Module 11 Review & Cheat Sheet

1. Key Concepts Flashcards

Test your knowledge of Social Media System Design. Click a card to flip it. For detailed definitions, check the System Design Glossary.

What is Fanout-on-Write?

Also called "Push Model". When a user posts, the system pushes the post ID to all followers' home timelines (Redis) immediately. Fast reads, slow writes.

What is the "Celebrity Problem"?

When a user with millions of followers posts, a "Push Model" system must execute millions of write operations instantly, causing a backlog ("Thundering Herd").

Why use WebSockets for Chat?

WebSockets provide a persistent, bidirectional TCP connection. This reduces latency and overhead compared to HTTP Polling (which sends headers every request).

What is EdgeRank?

A simplified ranking algorithm: Rank = Affinity × Weight × Time Decay. It determines the order of posts in a non-chronological feed.

What is a Bloom Filter?

A probabilistic data structure used to test set membership. We use it to efficiently filter out posts a user has already seen (Deduplication).

What is Snowflake ID?

A 64-bit unique ID generator used by Twitter. It is time-sortable (k-ordered) and distributed, avoiding the bottleneck of a single DB auto-increment.

What is Sequence ID?

A strictly increasing integer used in Chats to guarantee message order and sync state across devices, avoiding clock skew issues.

What is Vector Search (ANN)?

A technique to find semantically similar items (e.g., posts) by comparing their embedding vectors. Used for content discovery and recommendations.


2. Cheat Sheet: Fanout Strategies

Feature Push Model (Fanout-on-Write) Pull Model (Fanout-on-Read) Hybrid Model
Action Write to all followers’ caches on post creation. Query DB for all followees’ posts on feed load. Push for normal users, Pull for celebrities.
Write Load Very High (N followers) Low (1 DB write) Balanced
Read Load Low (O(1) Redis fetch) High (Complex DB SQL) Low
Latency Instant Variable/Slow Instant
Best For Twitter (Normal Users) Facebook (Complex Sorting) Instagram/Twitter

3. Tech Stack Summary

Component Technology Why?
Feed Cache Redis Cluster In-memory speed for millions of reads/sec.

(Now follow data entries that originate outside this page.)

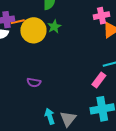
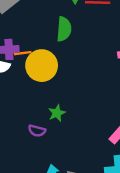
green star: (54, 27) -> (57, 113), moved

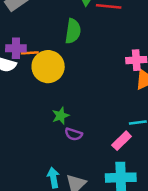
purple semicircle: (37, 131) -> (74, 134), moved

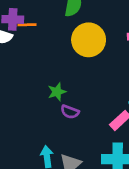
yellow circle: (48, 67) -> (89, 40), moved

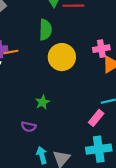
purple semicircle: (70, 112) -> (29, 127), moved

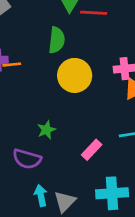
pink rectangle: (96, 118) -> (92, 150), moved
purple semicircle: (29, 127) -> (27, 159), size x1.5

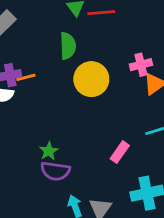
green star: (46, 130) -> (49, 151), moved

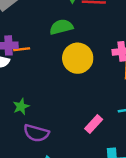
green semicircle: (68, 46) -> (61, 27), turned -110
green star: (49, 151) -> (21, 107), moved

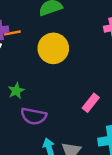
yellow circle: (78, 58) -> (53, 48), moved

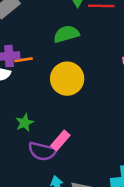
pink rectangle: (91, 103) -> (60, 140), moved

Stores List or Sorted Set.
Tweet Storage Cassandra High write throughput, linear scalability (Wide Column).
User Graph Graph DB (Neo4j) Efficient traversal of Follows relationships (Adjacency List).
Chat Connection WebSockets Persistent connection for real-time delivery.
Chat History HBase Optimised for range scans (fetch last 50 msgs).
Feed Ranking LightGBM / DNN ML models for probability scoring.
Deduplication Bloom Filter Memory-efficient way to check “Have I seen this?”.
ID Generation Snowflake Distributed, time-sortable unique IDs.

4. Protocol Battle

  • HTTP Polling: Client asks “New msg?” every 1s. High overhead.
  • Long Polling: Client asks, server waits. Better, but setup cost remains.
  • WebSockets: Bi-directional pipe. Best for Chat.
  • Server-Sent Events (SSE): Server pushes to client. Good for Tickers/Feeds, but uni-directional.

5. System Design Decision Matrix

Click a Requirement to see the recommended Solution.

Requirement Solution
Ultra-low Latency Feed Push Model (Fanout-on-Write) to Redis
Complex Feed Sorting Pull Model (Fanout-on-Read) from DB
Real-time Chat WebSockets (Stateful Connection)
Massive Write Volume Cassandra / HBase (LSM Tree)
Unique Sorted IDs Snowflake ID Generator
Deduplication Bloom Filter

[!TIP] Final Interview Tip: Always start with the assumption of a “Push Model” for feeds because reads happen 100x more than writes. Then, pivot to “Hybrid” when the interviewer asks about celebrities.